Le rappel du caractère particulier de ce type de données et du caractère d’absolue nécessité, permet à la Cour d’interpréter les autres articles de sorte à protéger efficacement les droits de l’individu concerné, notamment au vu de la finalité du traitement et de la minimisation des données.
En effet, ce rappel permet à la Cour d’appliquer avec sévérité l’article 4 de la directive relative à la conservation des données « pendant une durée n’excédant pas celle nécessaire au regard des finalités pour lesquelles elles sont traitées ».
A travers son développement et la mise en balance de l’intérêt général, la sécurité publique et le droit fondamental à la vie privée, la Cour estime que le délai de conservation des données sensibles ne peut être général et indifférencié. En effet, tous les types d’infraction pénale ne justifient pas une conservation jusqu’au décès.

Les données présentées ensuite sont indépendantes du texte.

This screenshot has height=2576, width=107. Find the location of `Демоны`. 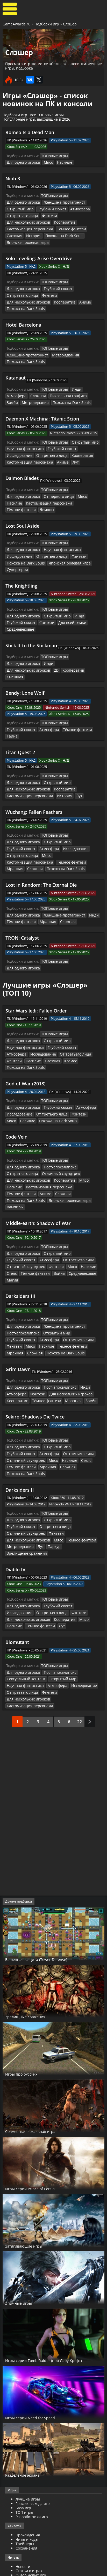

Демоны is located at coordinates (89, 481).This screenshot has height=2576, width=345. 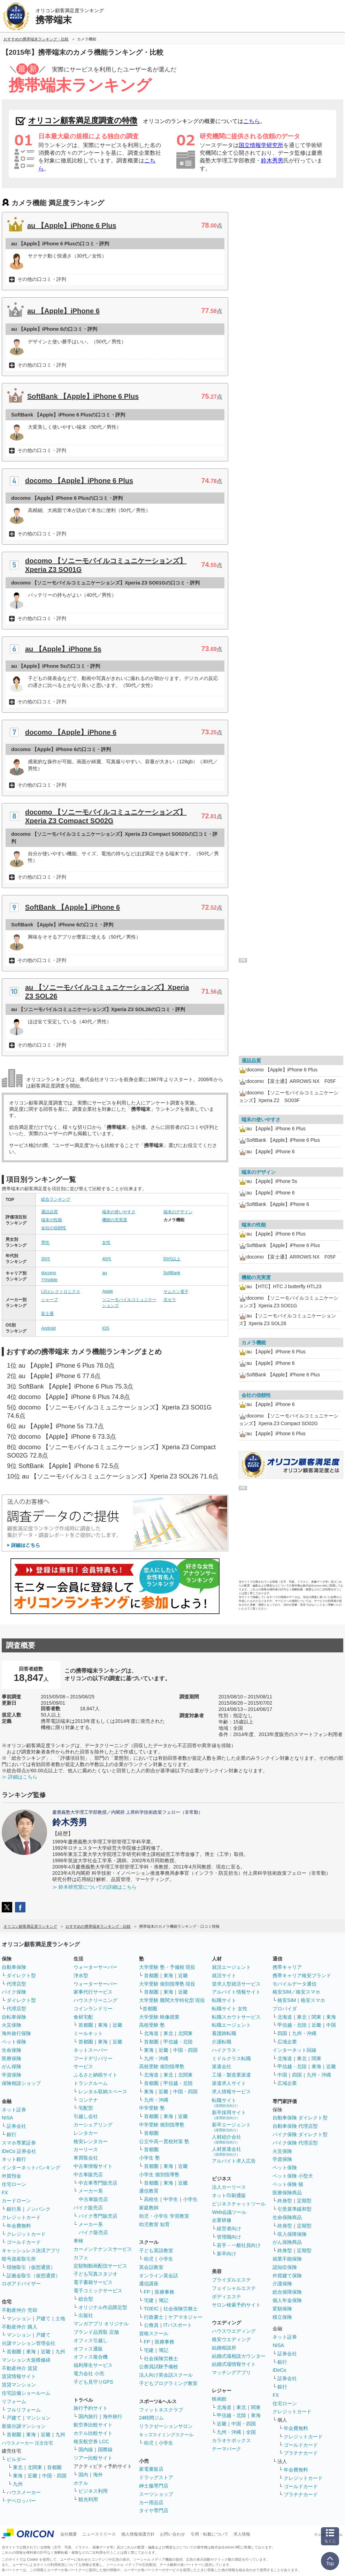 What do you see at coordinates (28, 2343) in the screenshot?
I see `分譲マンション管理会社` at bounding box center [28, 2343].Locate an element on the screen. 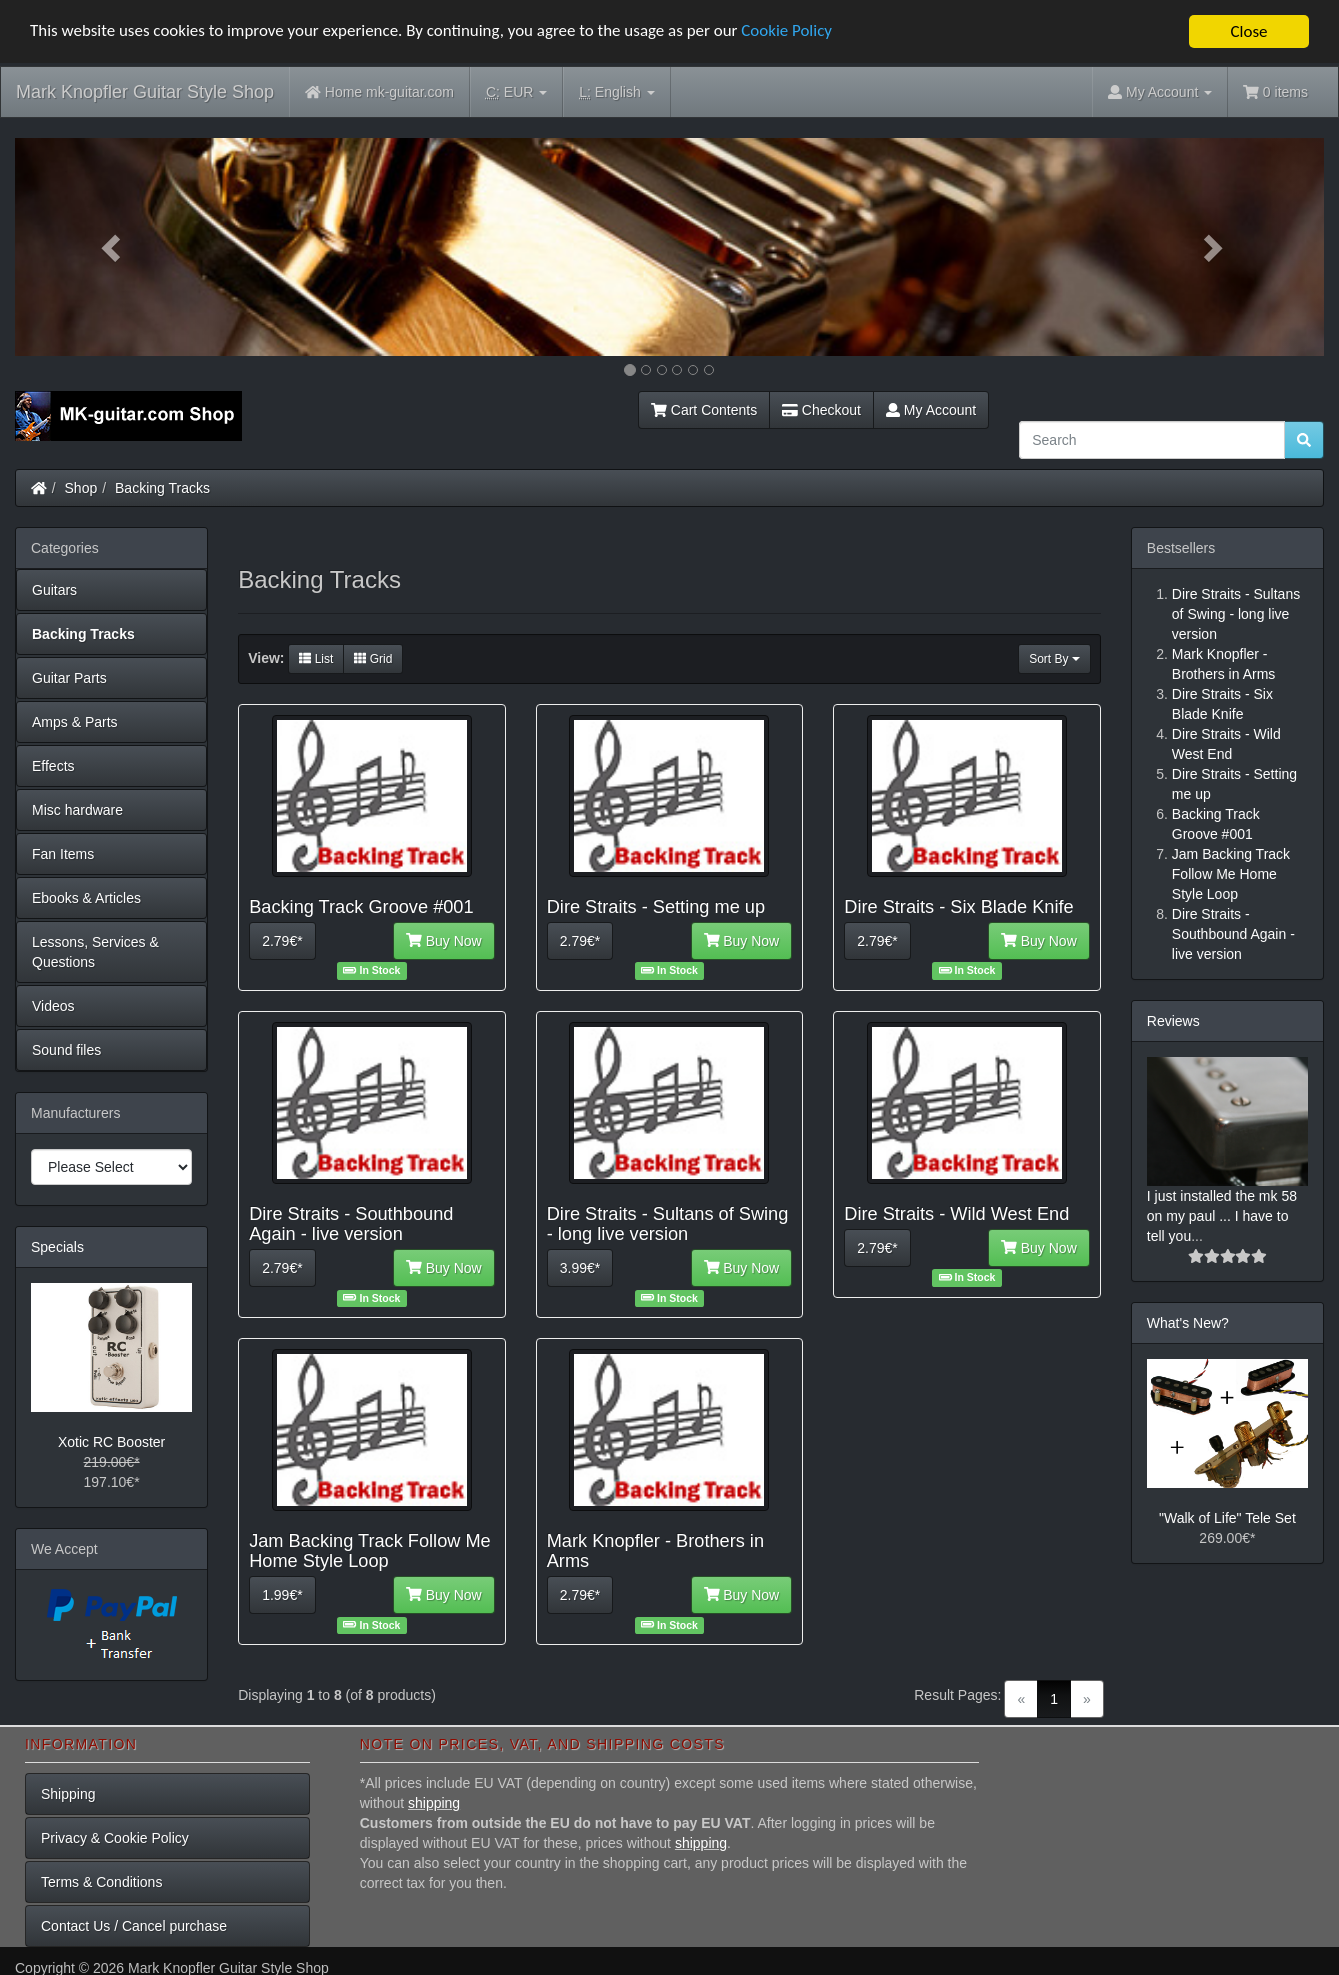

Pour justifier d’un tel délai, le responsable du traitement doit justifier de raisons particulières, une finalité précise ainsi qu’une nécessité absolue.
Ainsi, la Cour juge contraire au droit de l’Union:
« [Une] législation nationale qui prévoit la conservation, par les autorités de police, à des fins de prévention et de détection des infractions pénales […] de données à caractère personnel, notamment de données biométriques et génétiques, concernant des personnes ayant fait l’objet d’une condamnation pénale définitive pour une infraction pénale intentionnelle relevant de l’action publique, et ce jusqu’au décès de la personne concernée […] ».
Se faisant, le responsable du traitement des données est tenu de vérifier régulièrement que la conservation est nécessaire, au regard de la finalité poursuivit. Dans le cas inverse, le droit à l’effacement doit être accordé à l’intéressé.
Une décision dans la lignée jurisprudentielle
Cette décision n’est pas surprenante.
En effet, dans un arrêt du 26 janvier 2023, la CJUE avait jugé contraire au droit de l’UE, la collecte systématique des données biométriques et génétiques d’une personne mise en examen pour une infraction pénale. Des motifs similaires avaient été invoqués par la Cour.
Cette continuité jurisprudentielle démontre l’attentive protection des données personnelles par la Cour ainsi que sa pondération entre l’intérêt général et les droits subjectifs.
Conclusion
Cette décision, pérennisant la jurisprudence de la Cour est important en ce qu’il démontre que les États membres n’ont pas un droit illimité de traitement des données personnelles, dans le cadre de la sécurité publique, tel que la conservation de celles-ci dans un cas de préventions et détection d’infractions pénales.
La CJUE s’assure que les individus coupables d’une infraction pénale, même volontaire, ne perdent pas leurs droits de demander l’effacement de leurs données.